Task to carry out
For the string "Phone", find every matching line in the records and copy it.

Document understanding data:
+ + + +
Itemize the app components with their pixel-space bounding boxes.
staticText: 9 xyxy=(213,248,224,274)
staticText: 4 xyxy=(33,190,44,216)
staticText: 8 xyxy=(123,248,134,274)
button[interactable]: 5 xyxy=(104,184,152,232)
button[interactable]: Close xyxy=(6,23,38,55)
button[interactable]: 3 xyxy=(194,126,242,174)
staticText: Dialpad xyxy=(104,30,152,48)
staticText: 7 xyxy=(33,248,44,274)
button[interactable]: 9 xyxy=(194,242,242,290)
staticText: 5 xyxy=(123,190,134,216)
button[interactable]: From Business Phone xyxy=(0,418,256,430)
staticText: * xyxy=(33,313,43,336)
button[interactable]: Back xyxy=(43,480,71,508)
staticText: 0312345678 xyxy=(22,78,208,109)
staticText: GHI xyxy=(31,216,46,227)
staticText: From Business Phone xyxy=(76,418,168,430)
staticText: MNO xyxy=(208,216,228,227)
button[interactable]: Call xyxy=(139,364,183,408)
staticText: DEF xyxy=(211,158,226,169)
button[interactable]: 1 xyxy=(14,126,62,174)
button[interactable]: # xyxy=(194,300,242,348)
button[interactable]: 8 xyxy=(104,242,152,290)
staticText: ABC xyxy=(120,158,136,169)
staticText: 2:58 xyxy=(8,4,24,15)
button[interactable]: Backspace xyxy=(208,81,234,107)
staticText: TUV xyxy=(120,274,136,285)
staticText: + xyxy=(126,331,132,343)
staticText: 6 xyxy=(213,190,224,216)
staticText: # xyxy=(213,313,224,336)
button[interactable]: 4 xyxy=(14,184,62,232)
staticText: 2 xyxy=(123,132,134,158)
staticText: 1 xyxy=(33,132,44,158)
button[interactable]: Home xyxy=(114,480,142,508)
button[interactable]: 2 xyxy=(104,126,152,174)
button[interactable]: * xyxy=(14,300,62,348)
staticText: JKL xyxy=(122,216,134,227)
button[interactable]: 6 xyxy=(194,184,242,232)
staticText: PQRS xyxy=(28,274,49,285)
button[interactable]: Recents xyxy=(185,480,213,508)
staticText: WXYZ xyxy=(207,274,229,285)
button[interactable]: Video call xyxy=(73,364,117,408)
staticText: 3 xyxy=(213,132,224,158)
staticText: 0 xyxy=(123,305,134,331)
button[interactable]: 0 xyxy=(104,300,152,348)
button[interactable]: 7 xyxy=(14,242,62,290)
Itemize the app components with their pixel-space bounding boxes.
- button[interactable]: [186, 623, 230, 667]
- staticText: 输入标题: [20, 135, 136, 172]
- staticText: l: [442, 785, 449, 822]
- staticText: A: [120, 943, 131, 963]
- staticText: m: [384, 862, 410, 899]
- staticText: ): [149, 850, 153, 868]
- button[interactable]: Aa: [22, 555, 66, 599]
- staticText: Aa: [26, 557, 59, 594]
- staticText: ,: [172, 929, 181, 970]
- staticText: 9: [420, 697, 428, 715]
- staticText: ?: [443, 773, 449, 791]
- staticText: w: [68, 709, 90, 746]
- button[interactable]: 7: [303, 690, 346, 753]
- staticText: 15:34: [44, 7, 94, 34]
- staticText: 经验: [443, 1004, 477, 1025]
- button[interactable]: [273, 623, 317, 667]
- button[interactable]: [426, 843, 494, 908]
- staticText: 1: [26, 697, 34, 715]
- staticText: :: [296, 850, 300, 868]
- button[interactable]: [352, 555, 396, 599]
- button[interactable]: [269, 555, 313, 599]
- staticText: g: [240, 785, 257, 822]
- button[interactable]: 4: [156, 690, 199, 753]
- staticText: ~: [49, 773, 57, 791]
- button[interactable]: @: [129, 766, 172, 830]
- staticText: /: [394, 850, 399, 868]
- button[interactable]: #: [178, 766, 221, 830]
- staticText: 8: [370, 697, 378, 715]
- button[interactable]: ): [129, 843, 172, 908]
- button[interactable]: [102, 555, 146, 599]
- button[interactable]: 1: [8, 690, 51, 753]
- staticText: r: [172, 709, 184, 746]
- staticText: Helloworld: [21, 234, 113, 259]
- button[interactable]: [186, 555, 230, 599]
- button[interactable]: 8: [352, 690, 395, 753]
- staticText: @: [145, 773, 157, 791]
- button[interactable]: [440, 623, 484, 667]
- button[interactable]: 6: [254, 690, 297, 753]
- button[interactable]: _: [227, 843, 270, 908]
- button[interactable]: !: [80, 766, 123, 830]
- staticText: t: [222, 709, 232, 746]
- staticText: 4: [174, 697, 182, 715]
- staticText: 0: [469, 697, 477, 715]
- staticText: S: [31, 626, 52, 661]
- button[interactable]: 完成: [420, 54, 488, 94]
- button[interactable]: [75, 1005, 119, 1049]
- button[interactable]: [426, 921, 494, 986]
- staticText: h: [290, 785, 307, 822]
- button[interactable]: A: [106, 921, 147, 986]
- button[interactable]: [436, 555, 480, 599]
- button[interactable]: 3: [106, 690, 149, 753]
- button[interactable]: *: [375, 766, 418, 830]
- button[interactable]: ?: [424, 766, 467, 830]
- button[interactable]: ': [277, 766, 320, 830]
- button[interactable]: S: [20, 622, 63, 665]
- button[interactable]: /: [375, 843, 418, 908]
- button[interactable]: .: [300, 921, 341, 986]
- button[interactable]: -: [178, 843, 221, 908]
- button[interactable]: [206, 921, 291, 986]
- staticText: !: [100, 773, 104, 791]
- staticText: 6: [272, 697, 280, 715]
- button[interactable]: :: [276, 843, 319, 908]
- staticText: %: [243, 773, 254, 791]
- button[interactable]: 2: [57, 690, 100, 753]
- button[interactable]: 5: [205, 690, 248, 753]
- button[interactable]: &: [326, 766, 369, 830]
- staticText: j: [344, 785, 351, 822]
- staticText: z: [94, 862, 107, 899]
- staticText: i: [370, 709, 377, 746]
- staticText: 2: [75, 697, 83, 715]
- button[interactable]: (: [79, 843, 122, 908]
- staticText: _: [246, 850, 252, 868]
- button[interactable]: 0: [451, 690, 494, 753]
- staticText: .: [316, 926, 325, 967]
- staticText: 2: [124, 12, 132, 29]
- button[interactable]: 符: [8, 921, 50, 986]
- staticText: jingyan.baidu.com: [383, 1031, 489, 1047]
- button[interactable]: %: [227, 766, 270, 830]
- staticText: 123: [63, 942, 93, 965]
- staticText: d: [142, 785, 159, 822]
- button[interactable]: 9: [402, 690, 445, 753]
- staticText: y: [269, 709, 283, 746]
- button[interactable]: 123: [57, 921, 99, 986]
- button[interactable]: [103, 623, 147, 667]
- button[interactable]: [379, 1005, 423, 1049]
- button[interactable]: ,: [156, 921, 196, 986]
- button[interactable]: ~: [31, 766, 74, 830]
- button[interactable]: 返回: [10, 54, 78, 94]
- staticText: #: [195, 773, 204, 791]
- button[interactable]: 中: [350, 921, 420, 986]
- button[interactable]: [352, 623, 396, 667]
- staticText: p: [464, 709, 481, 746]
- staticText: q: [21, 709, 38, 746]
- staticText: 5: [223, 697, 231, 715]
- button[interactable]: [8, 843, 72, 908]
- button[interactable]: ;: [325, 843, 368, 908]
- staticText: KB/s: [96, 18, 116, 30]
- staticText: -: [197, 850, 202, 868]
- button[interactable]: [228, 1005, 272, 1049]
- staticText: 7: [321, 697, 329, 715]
+ + + +
Response
button[interactable]: From Business Phone xyxy=(0,418,256,430)
staticText: From Business Phone xyxy=(76,418,168,430)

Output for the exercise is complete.